- **AIM OF THE TASK**
What you return should be the complete data below, word for word, with no pictures in it.

- **MATERIAL TO PROCESS**
---

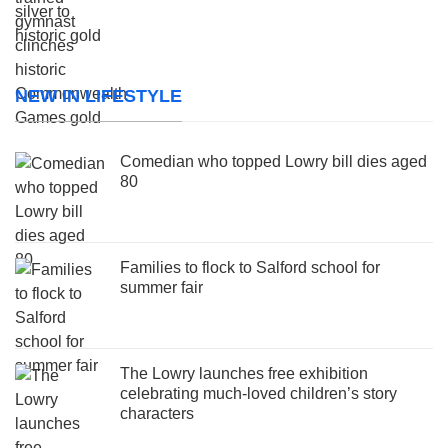
NEW IN LIFESTYLE
Comedian who topped Lowry bill dies aged
80
Families to flock to Salford school for
summer fair
The Lowry launches free exhibition
celebrating much-loved children’s story
characters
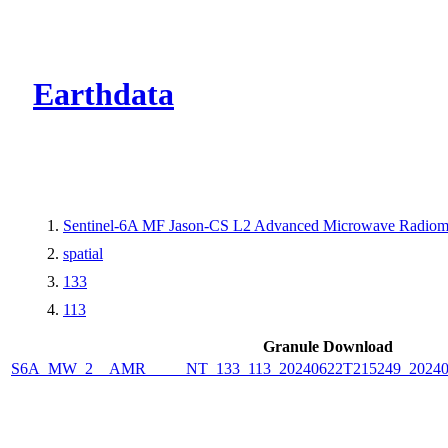
CMR Virtual Dire
Earthdata
Sentinel-6A MF Jason-CS L2 Advanced Microwave Radiome
spatial
133
113
Granule Download
S6A_MW_2__AMR_____NT_133_113_20240622T215249_2024062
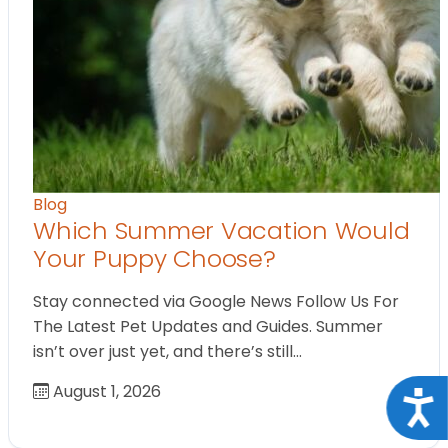
Blog
Which Summer Vacation Would
Your Puppy Choose?
Stay connected via Google News Follow Us For
The Latest Pet Updates and Guides. Summer
isn’t over just yet, and there’s still…
August 1, 2026
Acce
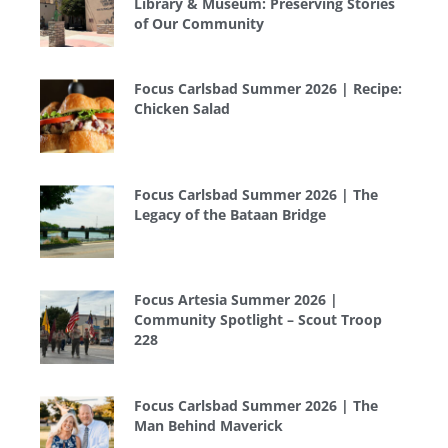
Library & Museum: Preserving Stories
of Our Community
Focus Carlsbad Summer 2026 | Recipe:
Chicken Salad
Focus Carlsbad Summer 2026 | The
Legacy of the Bataan Bridge
Focus Artesia Summer 2026 |
Community Spotlight – Scout Troop
228
Focus Carlsbad Summer 2026 | The
Man Behind Maverick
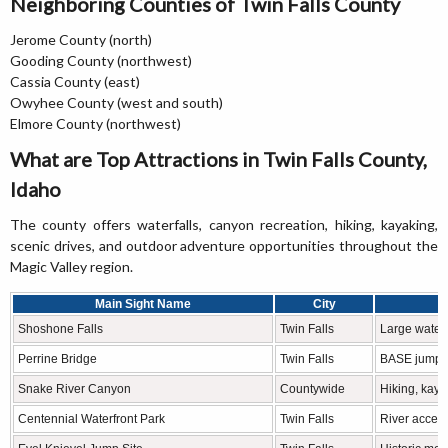
Neighboring Counties of Twin Falls County
Jerome County (north)
Gooding County (northwest)
Cassia County (east)
Owyhee County (west and south)
Elmore County (northwest)
What are Top Attractions in Twin Falls County,
Idaho
The county offers waterfalls, canyon recreation, hiking, kayaking,
scenic drives, and outdoor adventure opportunities throughout the
Magic Valley region.
Main Sight Name
City
Shoshone Falls
Twin Falls
Large waterf
Perrine Bridge
Twin Falls
BASE jumpin
Snake River Canyon
Countywide
Hiking, kay
Centennial Waterfront Park
Twin Falls
River access,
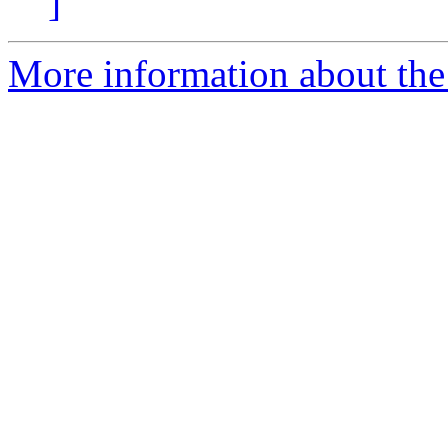
]
More information about the 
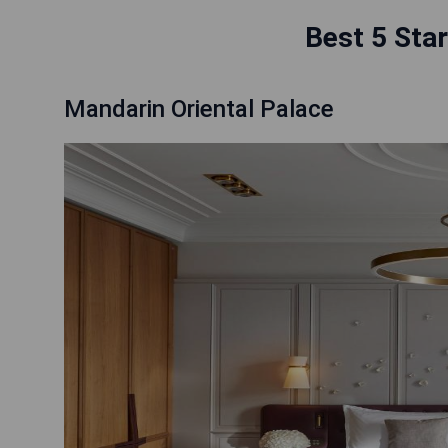
Best 5 Star
Mandarin Oriental Palace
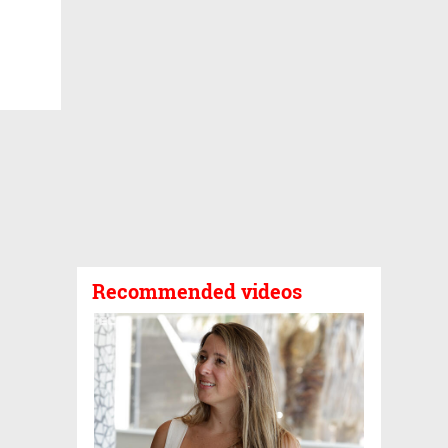
Recommended videos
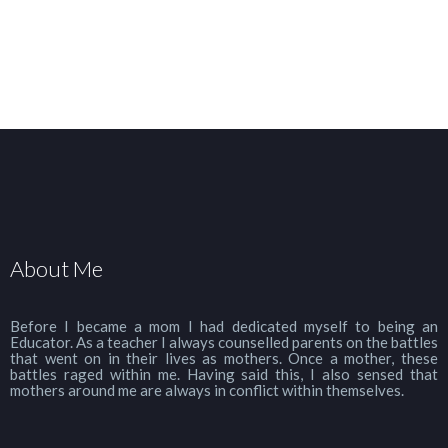
About Me
Before I became a mom I had dedicated myself to being an
Educator. As a teacher I always counselled parents on the battles
that went on in their lives as mothers. Once a mother, these
battles raged within me. Having said this, I also sensed that
mothers around me are always in conflict within themselves.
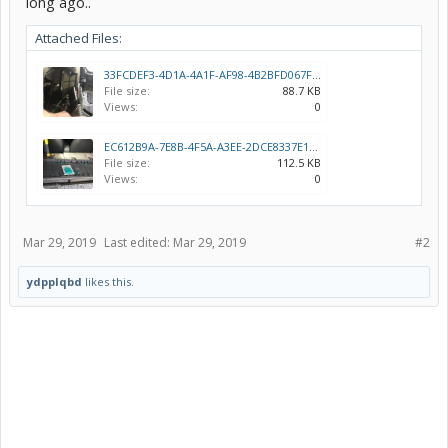
long ago..
Attached Files:
33FCDEF3-4D1A-4A1F-AF98-4B2BFD067F1F.jpeg
File size:
88.7 KB
Views:
0
EC612B9A-7E8B-4F5A-A3EE-2DCE8337E145.jpeg
File size:
112.5 KB
Views:
0
Mar 29, 2019
Last edited:
Mar 29, 2019
#2
ydpplqbd
likes this.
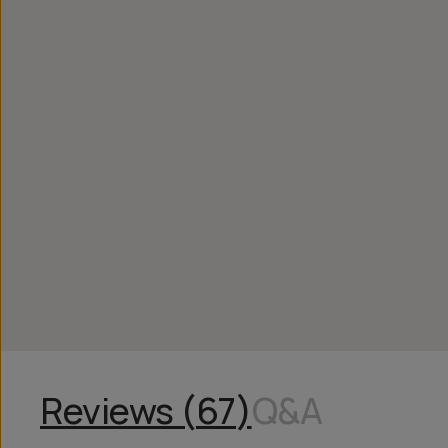
Reviews (
67
)
Q&A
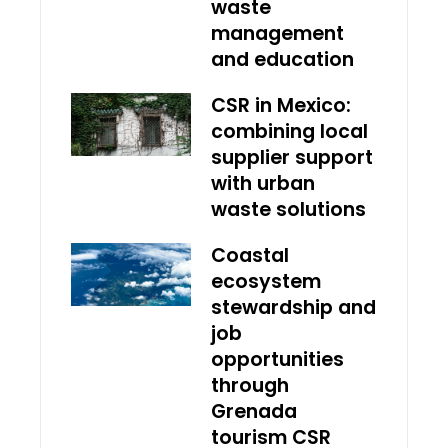
waste
management
and education
CSR in Mexico:
combining local
supplier support
with urban
waste solutions
Coastal
ecosystem
stewardship and
job
opportunities
through
Grenada
tourism CSR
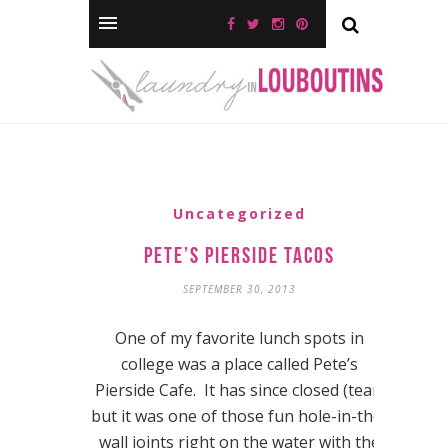
Uncategorized
Pete’s Pierside Tacos
SEPTEMBER 30, 2013
One of my favorite lunch spots in
college was a place called Pete’s
Pierside Cafe. It has since closed (tear)
but it was one of those fun hole-in-the-
wall joints right on the water with the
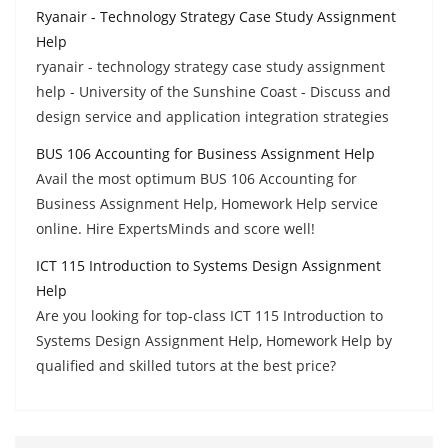
Ryanair - Technology Strategy Case Study Assignment
Help
ryanair - technology strategy case study assignment
help - University of the Sunshine Coast - Discuss and
design service and application integration strategies
BUS 106 Accounting for Business Assignment Help
Avail the most optimum BUS 106 Accounting for
Business Assignment Help, Homework Help service
online. Hire ExpertsMinds and score well!
ICT 115 Introduction to Systems Design Assignment
Help
Are you looking for top-class ICT 115 Introduction to
Systems Design Assignment Help, Homework Help by
qualified and skilled tutors at the best price?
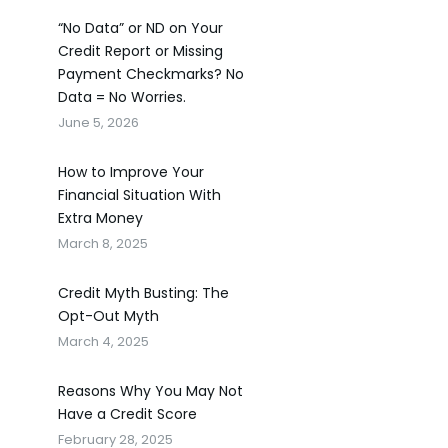
“No Data” or ND on Your
Credit Report or Missing
Payment Checkmarks? No
Data = No Worries.
June 5, 2026
How to Improve Your
Financial Situation With
Extra Money
March 8, 2025
Credit Myth Busting: The
Opt-Out Myth
March 4, 2025
Reasons Why You May Not
Have a Credit Score
February 28, 2025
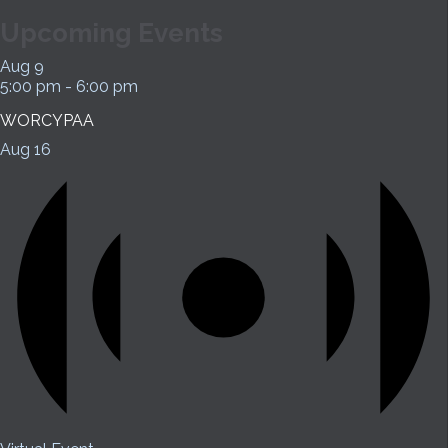
Upcoming Events
Aug
9
5:00 pm
-
6:00 pm
WORCYPAA
Aug
16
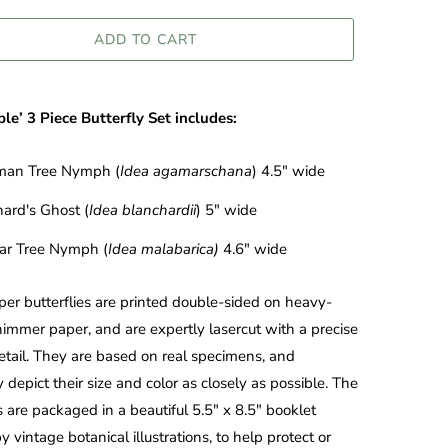
ADD TO CART
le’ 3 Piece Butterfly Set includes:
an Tree Nymph (
Idea agamarschana
) 4.5" wide
ard's Ghost (
Idea blanchardii
) 5" wide
ar Tree Nymph (
Idea malabarica)
4.6" wide
er butterflies are printed double-sided on heavy-
immer paper, and are expertly lasercut with a precise
detail. They are based on real specimens, and
 depict their size and color as closely as possible. The
es are packaged in a beautiful 5.5" x 8.5" booklet
y vintage botanical illustrations, to help protect or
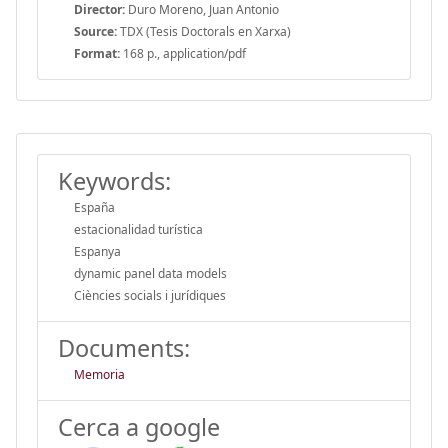
Director:
Duro Moreno, Juan Antonio
Source:
TDX (Tesis Doctorals en Xarxa)
Format:
168 p., application/pdf
Keywords:
España
estacionalidad turística
Espanya
dynamic panel data models
Ciències socials i jurídiques
Documents:
Memoria
Cerca a google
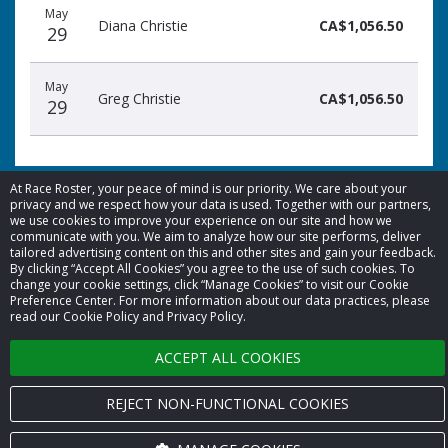
May
Diana Christie
CA$1,056.50
29
May
Greg Christie
CA$1,056.50
29
At Race Roster, your peace of mind is our priority. We care about your
privacy and we respect how your data is used. Together with our partners,
we use cookies to improve your experience on our site and how we
© 2026 Race Roster. All rights reserved.
communicate with you. We aim to analyze how our site performs, deliver
tailored advertising content on this and other sites and gain your feedback.
By clicking “Accept All Cookies” you agree to the use of such cookies. To
Cookie settings
change your cookie settings, click “Manage Cookies” to visit our Cookie
Preference Center. For more information about our data practices, please
read our Cookie Policy and Privacy Policy.
Privacy Policy
ACCEPT ALL COOKIES
Terms of Service
Contact us
REJECT NON-FUNCTIONAL COOKIES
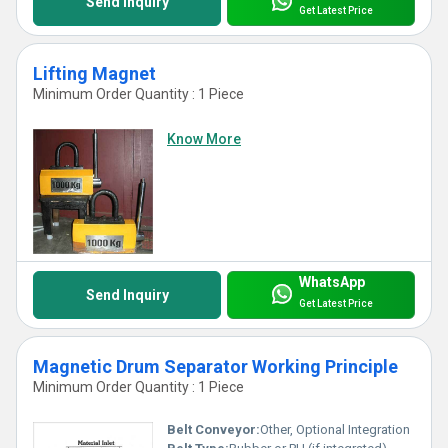
Send Inquiry
Get Latest Price
Lifting Magnet
Minimum Order Quantity : 1 Piece
Know More
WhatsApp
Send Inquiry
Get Latest Price
Magnetic Drum Separator Working Principle
Minimum Order Quantity : 1 Piece
Belt Conveyor:
Other, Optional Integration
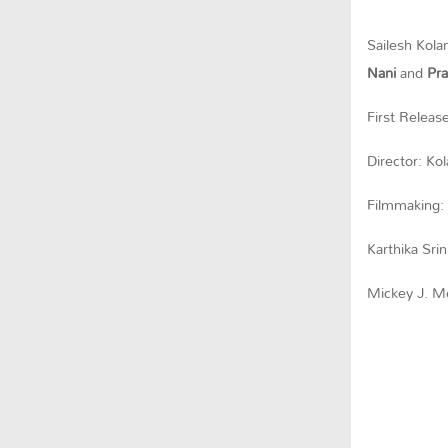
Sailesh Kolan
Nani
and
Pra
First Releas
Director: Ko
Filmmaking:
Karthika Srin
Mickey J. Me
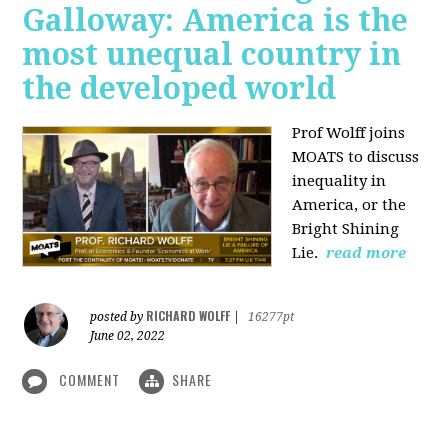
Galloway: America is the
most unequal country in
the developed world
Prof Wolff joins
MOATS to discuss
inequality in
America, or the
Bright Shining
Lie.
read more
RICHARD WOLFF
posted by
|
16277pt
June 02, 2022
COMMENT
SHARE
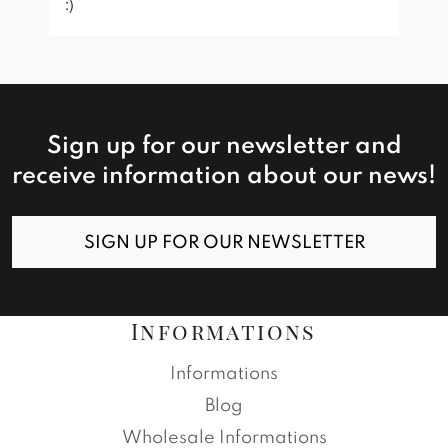
:)
Sign up for our newsletter and
receive information about our news!
SIGN UP FOR OUR NEWSLETTER
Informations
Informations
Blog
Wholesale Informations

---

- **ANSWER TO THIS TASK**
NEW IN LIFESTYLE
Comedian who topped Lowry bill dies aged
80
Families to flock to Salford school for
summer fair
The Lowry launches free exhibition
celebrating much-loved children’s story
characters
CMR Virtual Dire
Earthdata
Sentinel-6A MF Jason-CS L2 Advanced Microwave Radiome
spatial
133
113
Granule Download
S6A_MW_2__AMR_____NT_133_113_20240622T215249_2024062
Blog
Which Summer Vacation Would
Your Puppy Choose?
Stay connected via Google News Follow Us For
The Latest Pet Updates and Guides. Summer
isn’t over just yet, and there’s still…
August 1, 2026
Acce
Library & Museum: Preserving Stories
of Our Community
Focus Carlsbad Summer 2026 | Recipe:
Chicken Salad
Focus Carlsbad Summer 2026 | The
Legacy of the Bataan Bridge
Focus Artesia Summer 2026 |
Community Spotlight – Scout Troop
228
Focus Carlsbad Summer 2026 | The
Man Behind Maverick
Neighboring Counties of Twin Falls County
Jerome County (north)
Gooding County (northwest)
Cassia County (east)
Owyhee County (west and south)
Elmore County (northwest)
What are Top Attractions in Twin Falls County,
Idaho
The county offers waterfalls, canyon recreation, hiking, kayaking,
scenic drives, and outdoor adventure opportunities throughout the
Magic Valley region.
Main Sight Name
City
Shoshone Falls
Twin Falls
Large waterf
Perrine Bridge
Twin Falls
BASE jumpin
Snake River Canyon
Countywide
Hiking, kay
Centennial Waterfront Park
Twin Falls
River access,
]
More information about the 
Best 5 Star
Mandarin Oriental Palace
Recommended videos
About Me
Before I became a mom I had dedicated myself to being an
Educator. As a teacher I always counselled parents on the battles
that went on in their lives as mothers. Once a mother, these
battles raged within me. Having said this, I also sensed that
mothers around me are always in conflict within themselves.
long ago..
Attached Files:
33FCDEF3-4D1A-4A1F-AF98-4B2BFD067F1F.jpeg
File size:
88.7 KB
Views:
0
EC612B9A-7E8B-4F5A-A3EE-2DCE8337E145.jpeg
File size:
112.5 KB
Views:
0
Mar 29, 2019
Last edited:
Mar 29, 2019
#2
ydpplqbd
likes this.
Reviews (
67
)
Q&A
waste
management
and education
CSR in Mexico:
combining local
supplier support
with urban
waste solutions
Coastal
ecosystem
stewardship and
job
opportunities
through
Grenada
tourism CSR
Uncategorized
Pete’s Pierside Tacos
SEPTEMBER 30, 2013
One of my favorite lunch spots in
college was a place called Pete’s
Pierside Cafe. It has since closed (tear)
but it was one of those fun hole-in-the-
wall joints right on the water with the
Ryanair - Technology Strategy Case Study Assignment
Help
ryanair - technology strategy case study assignment
help - University of the Sunshine Coast - Discuss and
design service and application integration strategies
BUS 106 Accounting for Business Assignment Help
Avail the most optimum BUS 106 Accounting for
Business Assignment Help, Homework Help service
online. Hire ExpertsMinds and score well!
ICT 115 Introduction to Systems Design Assignment
Help
Are you looking for top-class ICT 115 Introduction to
Systems Design Assignment Help, Homework Help by
qualified and skilled tutors at the best price?
“No Data” or ND on Your
Credit Report or Missing
Payment Checkmarks? No
Data = No Worries.
June 5, 2026
How to Improve Your
Financial Situation With
Extra Money
March 8, 2025
Credit Myth Busting: The
Opt-Out Myth
March 4, 2025
Reasons Why You May Not
Have a Credit Score
February 28, 2025
Upcoming Events
Aug
9
5:00 pm
-
6:00 pm
WORCYPAA
Aug
16
ADD TO CART
le’ 3 Piece Butterfly Set includes:
an Tree Nymph (
Idea agamarschana
) 4.5" wide
ard's Ghost (
Idea blanchardii
) 5" wide
ar Tree Nymph (
Idea malabarica)
4.6" wide
er butterflies are printed double-sided on heavy-
immer paper, and are expertly lasercut with a precise
detail. They are based on real specimens, and
 depict their size and color as closely as possible. The
es are packaged in a beautiful 5.5" x 8.5" booklet
y vintage botanical illustrations, to help protect or
Director:
Duro Moreno, Juan Antonio
Source:
TDX (Tesis Doctorals en Xarxa)
Format:
168 p., application/pdf
Keywords:
España
estacionalidad turística
Espanya
dynamic panel data models
Ciències socials i jurídiques
Documents:
Memoria
Cerca a google
May
Diana Christie
CA$1,056.50
29
May
Greg Christie
CA$1,056.50
29
At Race Roster, your peace of mind is our priority. We care about your
privacy and we respect how your data is used. Together with our partners,
we use cookies to improve your experience on our site and how we
© 2026 Race Roster. All rights reserved.
communicate with you. We aim to analyze how our site performs, deliver
tailored advertising content on this and other sites and gain your feedback.
By clicking “Accept All Cookies” you agree to the use of such cookies. To
Cookie settings
change your cookie settings, click “Manage Cookies” to visit our Cookie
Preference Center. For more information about our data practices, please
read our Cookie Policy and Privacy Policy.
Privacy Policy
ACCEPT ALL COOKIES
Terms of Service
Contact us
REJECT NON-FUNCTIONAL COOKIES
Send Inquiry
Get Latest Price
Lifting Magnet
Minimum Order Quantity : 1 Piece
Know More
WhatsApp
Send Inquiry
Get Latest Price
Magnetic Drum Separator Working Principle
Minimum Order Quantity : 1 Piece
Belt Conveyor:
Other, Optional Integration
Sailesh Kolan
Nani
and
Pra
First Releas
Director: Ko
Filmmaking:
Karthika Srin
Mickey J. Me
Galloway: America is the
most unequal country in
the developed world
Prof Wolff joins
MOATS to discuss
inequality in
America, or the
Bright Shining
Lie.
read more
RICHARD WOLFF
posted by
|
16277pt
June 02, 2022
COMMENT
SHARE
:)
Sign up for our newsletter and
receive information about our news!
SIGN UP FOR OUR NEWSLETTER
Informations
Informations
Blog
Wholesale Informations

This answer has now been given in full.